[Saved entries]
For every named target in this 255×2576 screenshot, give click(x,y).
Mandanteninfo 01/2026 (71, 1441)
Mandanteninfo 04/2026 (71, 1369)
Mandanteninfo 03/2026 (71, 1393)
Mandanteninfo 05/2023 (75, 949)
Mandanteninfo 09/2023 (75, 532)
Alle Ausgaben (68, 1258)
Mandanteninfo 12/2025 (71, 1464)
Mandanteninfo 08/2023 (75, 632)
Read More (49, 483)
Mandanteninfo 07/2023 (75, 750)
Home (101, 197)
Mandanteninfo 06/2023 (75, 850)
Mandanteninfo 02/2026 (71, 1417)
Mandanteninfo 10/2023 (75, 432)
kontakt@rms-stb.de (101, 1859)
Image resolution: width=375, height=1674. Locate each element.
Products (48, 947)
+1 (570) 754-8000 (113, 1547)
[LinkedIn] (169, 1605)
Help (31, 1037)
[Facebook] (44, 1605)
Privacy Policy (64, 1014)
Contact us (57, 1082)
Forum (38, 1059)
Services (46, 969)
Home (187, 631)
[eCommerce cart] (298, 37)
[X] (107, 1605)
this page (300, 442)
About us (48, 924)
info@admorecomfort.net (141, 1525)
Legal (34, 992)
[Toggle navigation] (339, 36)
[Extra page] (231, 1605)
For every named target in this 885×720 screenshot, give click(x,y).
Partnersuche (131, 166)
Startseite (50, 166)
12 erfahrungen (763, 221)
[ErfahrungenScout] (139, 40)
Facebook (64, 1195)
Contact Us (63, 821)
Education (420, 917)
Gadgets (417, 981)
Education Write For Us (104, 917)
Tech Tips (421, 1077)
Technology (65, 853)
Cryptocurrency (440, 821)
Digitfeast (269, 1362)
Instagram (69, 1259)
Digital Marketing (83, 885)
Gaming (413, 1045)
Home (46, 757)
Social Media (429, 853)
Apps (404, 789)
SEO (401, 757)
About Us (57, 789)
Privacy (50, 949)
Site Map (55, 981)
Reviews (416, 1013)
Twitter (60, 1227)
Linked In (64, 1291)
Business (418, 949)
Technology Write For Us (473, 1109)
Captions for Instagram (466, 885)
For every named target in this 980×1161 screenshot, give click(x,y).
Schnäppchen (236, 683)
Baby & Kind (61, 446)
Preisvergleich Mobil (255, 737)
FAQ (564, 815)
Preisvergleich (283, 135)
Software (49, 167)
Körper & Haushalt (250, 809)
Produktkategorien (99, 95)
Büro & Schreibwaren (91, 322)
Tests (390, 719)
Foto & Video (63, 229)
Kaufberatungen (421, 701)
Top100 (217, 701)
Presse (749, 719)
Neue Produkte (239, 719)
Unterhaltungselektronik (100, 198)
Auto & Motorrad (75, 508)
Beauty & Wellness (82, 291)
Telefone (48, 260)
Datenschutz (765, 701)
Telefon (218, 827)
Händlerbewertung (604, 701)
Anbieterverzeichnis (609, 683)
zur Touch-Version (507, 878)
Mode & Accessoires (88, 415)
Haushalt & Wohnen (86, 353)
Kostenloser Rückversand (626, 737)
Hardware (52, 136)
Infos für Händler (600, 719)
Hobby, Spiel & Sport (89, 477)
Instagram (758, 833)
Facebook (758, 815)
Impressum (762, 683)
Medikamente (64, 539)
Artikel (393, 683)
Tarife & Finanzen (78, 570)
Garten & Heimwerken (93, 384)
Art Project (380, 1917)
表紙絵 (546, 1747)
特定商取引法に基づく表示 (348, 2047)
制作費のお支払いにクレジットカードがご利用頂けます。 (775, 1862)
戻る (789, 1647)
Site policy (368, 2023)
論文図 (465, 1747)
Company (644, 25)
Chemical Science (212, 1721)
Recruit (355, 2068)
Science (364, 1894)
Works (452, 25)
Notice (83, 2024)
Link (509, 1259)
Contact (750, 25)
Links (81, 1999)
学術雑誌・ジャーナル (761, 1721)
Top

* **WHAT TO DO**: Final part of the records: return the line that contains "Software (49, 167)" and every line after it, exactly, with no other lines added.

* **EXERCISE RESULT**:
Software (49, 167)
Körper & Haushalt (250, 809)
Produktkategorien (99, 95)
Büro & Schreibwaren (91, 322)
Tests (390, 719)
Foto & Video (63, 229)
Kaufberatungen (421, 701)
Top100 (217, 701)
Presse (749, 719)
Neue Produkte (239, 719)
Unterhaltungselektronik (100, 198)
Auto & Motorrad (75, 508)
Beauty & Wellness (82, 291)
Telefone (48, 260)
Datenschutz (765, 701)
Telefon (218, 827)
Händlerbewertung (604, 701)
Anbieterverzeichnis (609, 683)
zur Touch-Version (507, 878)
Mode & Accessoires (88, 415)
Haushalt & Wohnen (86, 353)
Kostenloser Rückversand (626, 737)
Hardware (52, 136)
Infos für Händler (600, 719)
Hobby, Spiel & Sport (89, 477)
Instagram (758, 833)
Facebook (758, 815)
Impressum (762, 683)
Medikamente (64, 539)
Artikel (393, 683)
Tarife & Finanzen (78, 570)
Garten & Heimwerken (93, 384)
Art Project (380, 1917)
表紙絵 (546, 1747)
特定商取引法に基づく表示 (348, 2047)
制作費のお支払いにクレジットカードがご利用頂けます。 (775, 1862)
戻る (789, 1647)
Site policy (368, 2023)
論文図 (465, 1747)
Company (644, 25)
Chemical Science (212, 1721)
Recruit (355, 2068)
Science (364, 1894)
Works (452, 25)
Notice (83, 2024)
Link (509, 1259)
Contact (750, 25)
Links (81, 1999)
学術雑誌・ジャーナル (761, 1721)
Top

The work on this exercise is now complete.